The anticipation is making me tingle.
It’s one of those weird, in-your-bones kind of tingles. Like the kind you might get right before a big test, especially if you’re doing some last-last-last minute cramming and suddenly someone tells you that it’s covering through chapter 28 and you’ve only tried to cram through chapter 24.
Or the tingle and pit in the stomach of a late Sunday night, when you realize that in nine hours you’ll be neck-deep into some sort of responsibility and no longer comfy and warm in your bed, and you don’t want to but you have to.
Or the pit in the stomach that you get when you hear the wheels in a rollercoaster come to a clicky and ominous stop, ever so slowly and calmly… right before you leave your stomach 500 feet above your head and you plunge eyes-first into the sick void below.
These are the last hours in my twenties, and little flickers of panic keep gripping me:
“Am I enjoying these moments enough?”
The delightful ghetto echoes of some large girl on Flavor of Love waft into my years.
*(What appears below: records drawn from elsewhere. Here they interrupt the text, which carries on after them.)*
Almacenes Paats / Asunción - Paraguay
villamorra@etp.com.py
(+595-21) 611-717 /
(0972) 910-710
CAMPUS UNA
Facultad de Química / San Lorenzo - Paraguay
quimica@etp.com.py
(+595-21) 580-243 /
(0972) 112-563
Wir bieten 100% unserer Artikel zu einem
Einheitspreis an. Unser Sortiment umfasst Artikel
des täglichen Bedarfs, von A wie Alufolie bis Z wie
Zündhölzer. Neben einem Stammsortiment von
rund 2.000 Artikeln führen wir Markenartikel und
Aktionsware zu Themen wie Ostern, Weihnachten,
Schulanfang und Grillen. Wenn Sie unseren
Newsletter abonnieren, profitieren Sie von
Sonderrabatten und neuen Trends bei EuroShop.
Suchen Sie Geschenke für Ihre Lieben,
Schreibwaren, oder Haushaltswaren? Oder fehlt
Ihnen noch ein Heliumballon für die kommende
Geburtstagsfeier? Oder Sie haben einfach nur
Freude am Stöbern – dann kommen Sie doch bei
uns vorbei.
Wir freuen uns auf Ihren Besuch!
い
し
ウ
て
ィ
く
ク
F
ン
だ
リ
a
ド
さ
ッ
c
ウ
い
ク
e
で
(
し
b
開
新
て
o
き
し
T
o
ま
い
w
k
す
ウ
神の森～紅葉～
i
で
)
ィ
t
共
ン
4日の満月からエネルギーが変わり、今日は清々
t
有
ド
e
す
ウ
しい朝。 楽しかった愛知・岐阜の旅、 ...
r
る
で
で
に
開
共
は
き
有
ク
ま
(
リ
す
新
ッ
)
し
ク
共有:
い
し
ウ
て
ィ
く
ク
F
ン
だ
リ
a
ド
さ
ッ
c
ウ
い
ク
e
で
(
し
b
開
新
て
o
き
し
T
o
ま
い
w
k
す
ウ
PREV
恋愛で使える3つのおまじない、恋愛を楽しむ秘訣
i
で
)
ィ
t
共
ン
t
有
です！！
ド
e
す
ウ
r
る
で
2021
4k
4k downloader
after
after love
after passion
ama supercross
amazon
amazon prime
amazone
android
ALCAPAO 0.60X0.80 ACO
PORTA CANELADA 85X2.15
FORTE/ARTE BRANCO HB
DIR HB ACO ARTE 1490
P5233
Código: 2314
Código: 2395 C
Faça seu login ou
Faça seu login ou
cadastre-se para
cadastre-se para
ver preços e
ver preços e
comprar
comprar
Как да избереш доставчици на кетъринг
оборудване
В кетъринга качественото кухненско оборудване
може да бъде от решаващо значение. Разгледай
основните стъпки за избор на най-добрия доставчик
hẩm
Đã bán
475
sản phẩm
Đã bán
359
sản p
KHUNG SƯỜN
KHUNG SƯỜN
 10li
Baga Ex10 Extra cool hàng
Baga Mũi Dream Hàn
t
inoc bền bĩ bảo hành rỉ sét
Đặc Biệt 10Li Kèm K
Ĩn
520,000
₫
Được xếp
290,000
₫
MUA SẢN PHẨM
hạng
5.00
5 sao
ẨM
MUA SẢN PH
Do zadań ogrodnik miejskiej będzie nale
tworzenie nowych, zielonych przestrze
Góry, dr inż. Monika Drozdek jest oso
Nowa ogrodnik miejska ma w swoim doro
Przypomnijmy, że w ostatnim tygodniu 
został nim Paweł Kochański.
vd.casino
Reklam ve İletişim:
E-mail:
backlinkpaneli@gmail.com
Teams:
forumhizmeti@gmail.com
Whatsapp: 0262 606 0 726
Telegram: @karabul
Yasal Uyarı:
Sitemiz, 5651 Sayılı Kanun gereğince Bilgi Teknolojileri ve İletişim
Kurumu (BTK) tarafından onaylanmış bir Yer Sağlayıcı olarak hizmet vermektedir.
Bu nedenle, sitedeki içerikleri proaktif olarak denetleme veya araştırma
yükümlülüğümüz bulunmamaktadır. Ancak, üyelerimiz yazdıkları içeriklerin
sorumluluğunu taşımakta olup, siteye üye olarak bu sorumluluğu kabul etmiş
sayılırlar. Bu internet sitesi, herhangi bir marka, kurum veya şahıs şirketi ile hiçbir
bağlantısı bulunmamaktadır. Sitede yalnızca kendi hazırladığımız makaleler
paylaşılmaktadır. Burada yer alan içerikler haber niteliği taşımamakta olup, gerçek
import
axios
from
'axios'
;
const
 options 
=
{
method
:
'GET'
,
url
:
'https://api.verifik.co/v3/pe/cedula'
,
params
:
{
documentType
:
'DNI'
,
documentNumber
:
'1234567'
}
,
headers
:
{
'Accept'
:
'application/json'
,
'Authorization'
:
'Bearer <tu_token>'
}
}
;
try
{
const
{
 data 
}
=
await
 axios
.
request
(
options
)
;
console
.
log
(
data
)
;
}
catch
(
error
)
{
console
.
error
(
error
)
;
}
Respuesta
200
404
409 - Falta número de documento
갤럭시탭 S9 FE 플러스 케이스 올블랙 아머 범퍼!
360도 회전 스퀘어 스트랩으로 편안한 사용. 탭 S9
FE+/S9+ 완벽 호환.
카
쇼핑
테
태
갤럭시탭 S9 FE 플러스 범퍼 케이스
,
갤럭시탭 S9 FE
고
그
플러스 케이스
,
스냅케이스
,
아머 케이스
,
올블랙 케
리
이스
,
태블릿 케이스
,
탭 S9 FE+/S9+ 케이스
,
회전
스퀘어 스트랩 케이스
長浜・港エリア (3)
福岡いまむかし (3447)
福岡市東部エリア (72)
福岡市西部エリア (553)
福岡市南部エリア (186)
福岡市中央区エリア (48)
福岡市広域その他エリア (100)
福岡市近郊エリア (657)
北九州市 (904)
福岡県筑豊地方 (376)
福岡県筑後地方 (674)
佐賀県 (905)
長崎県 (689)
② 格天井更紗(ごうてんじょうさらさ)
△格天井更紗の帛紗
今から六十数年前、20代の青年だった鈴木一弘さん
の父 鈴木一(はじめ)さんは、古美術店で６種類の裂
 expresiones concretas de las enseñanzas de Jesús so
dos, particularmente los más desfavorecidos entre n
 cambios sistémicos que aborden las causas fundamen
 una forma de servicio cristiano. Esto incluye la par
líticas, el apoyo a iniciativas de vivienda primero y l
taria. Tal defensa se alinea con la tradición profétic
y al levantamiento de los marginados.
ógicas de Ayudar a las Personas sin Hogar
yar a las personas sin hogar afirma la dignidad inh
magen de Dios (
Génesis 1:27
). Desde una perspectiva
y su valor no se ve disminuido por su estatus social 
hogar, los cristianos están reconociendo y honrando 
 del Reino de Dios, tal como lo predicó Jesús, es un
Apparently, some chick is a lover “and I love everybody.” Good for her. She should come and love my asshole neighbors, because I don’t.
Oh Jesus Christ on a pogo stick: why must Flavor Flav wear that ridiculous helmet?
We just watched The 40-Year Old Virgin again a bit ago. The one line that stuck with me?
“40 is the new 20, Andy!”
(Runner-up: “You know how I know that you’re gay?”)
With any luck, these days 30 is the new 10 and I can go off and have cotton candy and soar above the buildings and then viciously plummet toward them, only hindered by that temporary pit in the bottom of my stomach that tells me that I am now 30, and maybe the party can begin.